I watched with delight as Serissa stood before me and unceremoniously slipped off her thong while keeping her bra and socks on. I was completely naked, but she never was. That was our relationship. When she lay down next to me, I smiled, turned and began to caress her, but she pushed me away.
“You don’t want me to massage you first?” I asked, “Or go d—”
“Look, I just want to fuck, alright?!” she said, her voice flat and tense.
“You look hard enough. Now lube up and get in.”
I did as instructed. The cat wasn’t whining outside the door, so there was no sound to be heard except the bedsprings. Whilst keeping rhythm I lost myself in staring at her face, neck, and shoulders, noting the beautiful manner in which her hair fell back against the bed and exposed her face. I loved everything I saw, every imperfect square inch of her skin. A minute or two later, I said:
“Heh. I still have that stupid song st—”
“Quiet, you’re distracting yourself.”
“Are you al—”
I tried to kiss her, but she violently turned her head to the side, not changing her stony expression. I was dismayed. Having had enough, I tried to pull out of her, but her legs were locked around my waist, and she wasn’t letting me go anywhere. I managed to finish much more quickly than usual this time, not breaking a sweat, after which Serissa went off to shower. I didn’t join her as I normally did. Instead, I stayed there in silence, so disturbed I didn’t think to get dressed again. I sat on the floor and wondered what had just happened. When Serissa came back into the room, fully dressed, she folded her arms and said angrily, “How long did it take for you to write that anti-Islam post you made on the Net?”
“I don’t know,” I said, “I wasn’t keeping track of the time.”

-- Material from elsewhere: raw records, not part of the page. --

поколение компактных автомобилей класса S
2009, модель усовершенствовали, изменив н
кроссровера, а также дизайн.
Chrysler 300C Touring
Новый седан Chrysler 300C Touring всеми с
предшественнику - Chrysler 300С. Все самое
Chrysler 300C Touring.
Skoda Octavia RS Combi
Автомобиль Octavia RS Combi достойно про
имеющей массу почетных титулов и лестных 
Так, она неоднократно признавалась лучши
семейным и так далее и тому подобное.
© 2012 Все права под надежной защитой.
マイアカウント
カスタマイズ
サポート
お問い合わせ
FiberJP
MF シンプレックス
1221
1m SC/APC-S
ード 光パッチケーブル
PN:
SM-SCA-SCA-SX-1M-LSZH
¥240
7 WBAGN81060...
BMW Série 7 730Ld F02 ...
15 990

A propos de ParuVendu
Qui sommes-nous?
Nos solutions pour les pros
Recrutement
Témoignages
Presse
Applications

“By the looks of it, I would say that it took you about two hours.”
I had no idea what she thought this had to do with anything, but it didn’t matter what I thought anymore. Actions spoke louder than words, and that was Serissa’s motto. William of Ockham could have supplied her with another: “Plurality is not to be assumed without necessity.” It was certainly a principle she knew how to apply to her life.
The Ghost of Serissa drifted slowly but steadily through the streets of Somerville, having followed me a few cars away on the train, into the subway, through the bike path, and outside Losang’s house. She did not follow us inside. I paid no particular attention to her, but I knew she was there. Her steely face never changed. In front of her she held her basket-hilted sword, the blade pointed toward the sky. It divided her face if you looked directly at her, but she didn’t appear to be looking at the weapon at all.

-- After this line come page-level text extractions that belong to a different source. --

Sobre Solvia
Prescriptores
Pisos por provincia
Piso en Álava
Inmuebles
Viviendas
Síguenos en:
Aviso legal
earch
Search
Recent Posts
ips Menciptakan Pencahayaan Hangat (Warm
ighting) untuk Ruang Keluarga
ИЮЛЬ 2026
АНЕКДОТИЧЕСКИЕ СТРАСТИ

Gabriel’s horn sounded from far above, summoning the dead before God, while the rest of the angels chanted Dies Irae at a thousand decibels. In the sky a bright light could be seen, the holy strength of Christ and Buddha restoring karma and invoking divine justice. This light intensified into a pinpoint, then fell down toward the Earth, toward America, toward Massachusetts, and toward a little house in Somerville. As it neared the narrow street with blinding speed and intensity, its shape began to solidify. It was a winged being, clad in heavy robes with flowing sleeves. He had the head of a ram, and held a huge sword, his left hand on the hilt, his right on the ricasso. He spread his wings as he neared the ground, their span stretching from sidewalk to sidewalk, brushing trees, power lines, and the hoods of cars as he descended. When his feet lightly touched the yellow lines on the asphalt, the Angel lifted his blade into the air. Twirling the sword, he released a terrifying holy light that shamed the sun. Serissa’s ghost staggered backwards as she floated in the air, raising her sword to parry in defense. Her feet touched the ground, and she found herself rigid. Her body became flesh once again.

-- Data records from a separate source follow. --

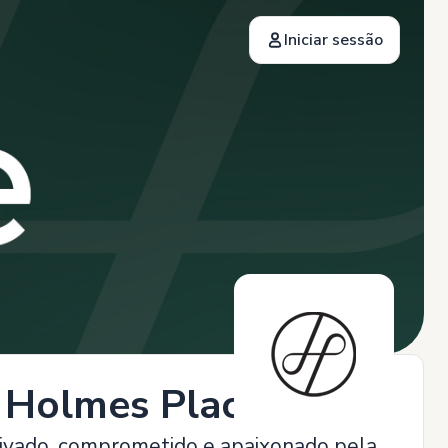
Iniciar sessão
- Holmes Place
vado, comprometido e apaixonado pela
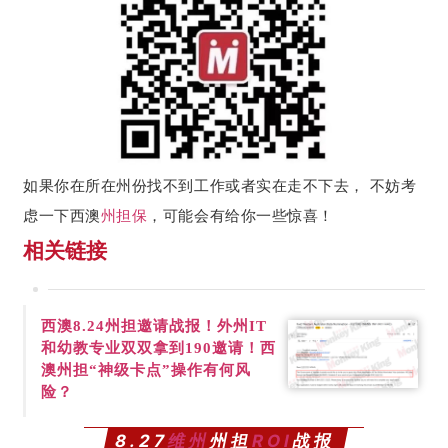
如果你在所在州份找不到工作或者实在走不下去， 不妨考
虑一下西澳
州担保
，可能会有给你一些惊喜！
相关链接
西澳8.24州担邀请战报！外州IT
和幼教专业双双拿到190邀请！
西
澳州担“神级卡点”操作有何风
险？
8.27
维州
州担
ROI
战报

“Deus vult!” the Angel roared.
Hesitating no further, he swung his sword overhead, and lopped her head off.
“Just like I said!” Losang gasped. “A natural born fantastic lay!”
Now I’ll spare you most of the details this time, except I am quite pleased to report that I found Losang to be a thousand times more responsive than Serissa, and with at least a hundred times the endurance and flexibility. I enjoyed myself immensely, but not as much as she did. She said things to me that until this point, I’d only heard women say in porn, and watching her changing expressions was fascinating.
“Are you gonna come for me . . . ?” Losang asked eagerly, knowing that I was at the point of no return. Having been satiated long ago, she was now hanging on for the rest of the ride, and enjoying every second of it. She locked her eyes with mine as I held myself up with my straining arms and worked steadily on her. A few minutes later we were finished. I sat back, though I was still inside her, my legs folded beneath me. She was lying back on the bed, propping herself up with her elbows, grinning, a beautiful kalachakra seed syllable necklace around her neck. The end credits to El Topo rolled behind me. We were busily discussing Jesus, Buddha, J. R. R. Tolkien, C. S. Lewis, Jon Schaffer, the recent death of E. Gary Gygax, the films of Martin Scorsese, the Catholic church, Blind Guardian, Iced Earth, Dimmu Borgir, and Slayer.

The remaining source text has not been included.